We shouldn't neglect what they have to teach us about citizenship.

Rebecca Burgess

Neither scarcity nor cost primarily fuelled the riotous energy of the crowd hoisting its cudgels to swarm the Capitol in the name of grain. Those were tangible-enough complaints, but food was merely the expression of a deeper-felt injury: the insult of being denied a role in political society. For that injury, the rioting Romans were determined to overthrow the entire government and eliminate the symbol, in their minds, of senatorial rule: Rome’s elite warrior, Coriolanus.

Coriolanus, Shakespeare’s tragic drama, is frequently taught as an Ur-text on civil-military relations, which explores the volatile tensions between the great- or spirited-souled individual on whom the city relies to defend it. A question posed by the play is this: Can an “absolute” warrior live peaceably in a civil society?

But the play also presents a larger Shakespearean argument, which may have more bearing on the situation of today’s warriors than does the character of the protagonist, Coriolanus. In the drama, Shakespeare asks what happens to a society when an identifiable subsection of it is effectively denied a political role within it. Shakespeare suggests that this kind of denial works a type of festering moral injury. But when that festering injury breaks open, politicians will hastily ascribe it to the absence of tangible benefits like money or health care rather than examine the underlying source.

Today we are likely to have heard of “moral injury” only for post-9/11 veterans. The term is used to describe some psychological aftershocks of a twenty-year war on terror, which these soldiers were burdened with fighting. We have assumed that such moral injury occurred while the soldiers were deployed in Afghanistan or Iraq. But what if we’ve missed a more hidden injury? What if it occurs less when a soldier deploys than afterwards, when the soldier officially separates from the military? In the process of separation, the soldier goes from having been intertwined in a national purpose to being shuffled aside and deposited into a “caste” of veterans—who are generally assumed, by the majority that has not served, to be too scarred to blend seamlessly back into civilian circles.
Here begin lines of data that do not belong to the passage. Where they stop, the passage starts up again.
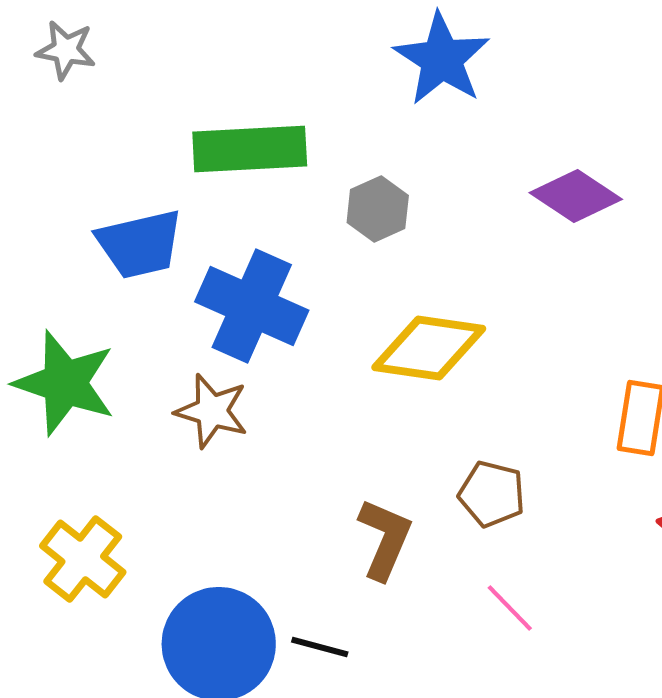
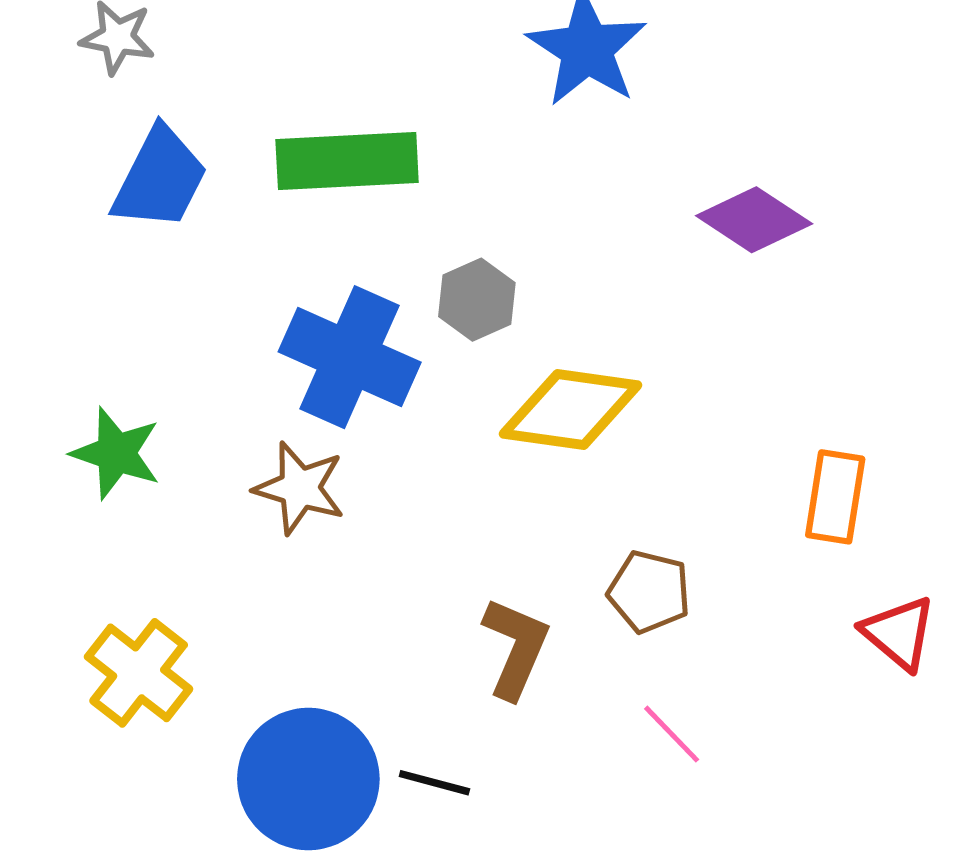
gray hexagon: (378, 209) -> (477, 300), moved
blue trapezoid: (140, 244) -> (160, 179), moved, turned -50
green star: (65, 383) -> (116, 453), size x0.7

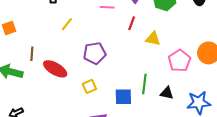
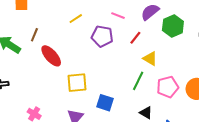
purple pentagon: (95, 53) -> (102, 36), moved
green line: (144, 84) -> (138, 81), moved
yellow square: (89, 86) -> (77, 83), size x1.5

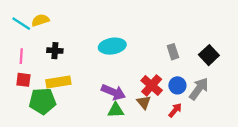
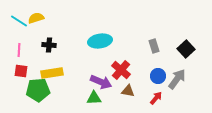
red cross: (152, 85) -> (121, 70), moved
brown triangle: (144, 102) -> (128, 91), turned -40
green triangle: (116, 110) -> (94, 98), moved

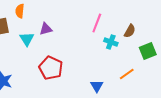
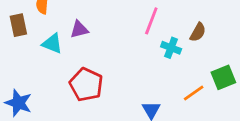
cyan triangle: (27, 39) -> (52, 44), turned -35
green square: (148, 51) -> (223, 77), moved

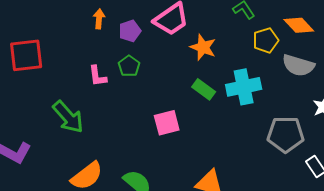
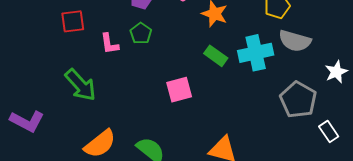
red square: (26, 55) -> (73, 21), moved, size x0.7
gray semicircle: (298, 65) -> (295, 41), moved
gray pentagon: (286, 134) -> (298, 100), turned 30

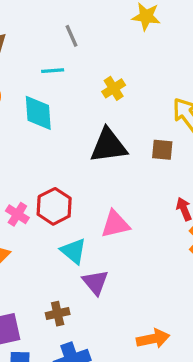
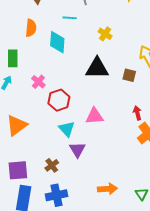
yellow cross: (114, 88) -> (105, 34), turned -32
pink cross: (17, 214) -> (38, 82), moved
brown cross: (58, 314) -> (52, 165), turned -32

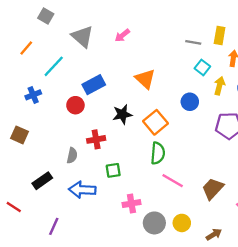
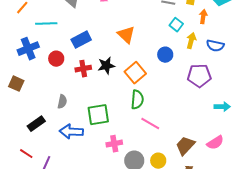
cyan line: (54, 66) -> (46, 24), turned 45
blue cross: (33, 95) -> (28, 49), size x1.5
red circle: (75, 105) -> (56, 59), moved
red cross: (96, 139) -> (83, 69), moved
green square: (113, 170) -> (98, 115), size x1.6
brown trapezoid: (213, 189) -> (185, 146), moved
red line: (14, 207) -> (26, 154), moved

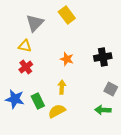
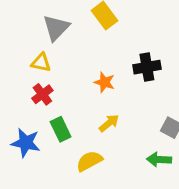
black cross: (103, 57) -> (147, 67), moved
yellow arrow: (62, 87) -> (109, 123), moved, turned 48
green rectangle: (38, 101) -> (61, 129), moved

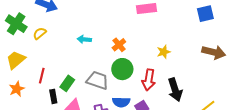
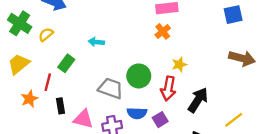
orange cross: (119, 45) -> (163, 31), moved
yellow star: (164, 52) -> (179, 65), moved
green rectangle: (67, 83) -> (66, 63), moved
orange star: (17, 89) -> (29, 99), moved
black arrow: (175, 90) -> (198, 100), turned -130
Thus, in this view, they are to be placated by ever-increasing government benefits.

Soldiers and, so, veterans, are uniquely creatures of politics. The state calls their identity into being and then dismisses them, framing that identity with so many legislative words and regulations. Yet their official activity, however camouflaged by the facades of modern democratic institutions, is the rawest of all political activities, if we embrace Clausewitz’s dictum about war being “the continuation of politics through other means.” When soldiers are trained and deployed on the battlefield to close with and destroy an enemy, they are the physical executors of government power.

This training involves the cultivation of an Achillean thumos, or spiritedness, which enables them to do what they need to do in the face of death. Thinkers from Plato to sociologist Willard Waller have wrestled with the puzzle of how to understand thumos and how to deploy it toward civic ends after and outside a time of war. If soldiers are bred to a sense of great purpose, what happens when purpose disappears from their day-to-day lives?

As these thinkers have understood, spiritedness is a neutral force, but one that is always on the lookout, as it were, for a cause to serve.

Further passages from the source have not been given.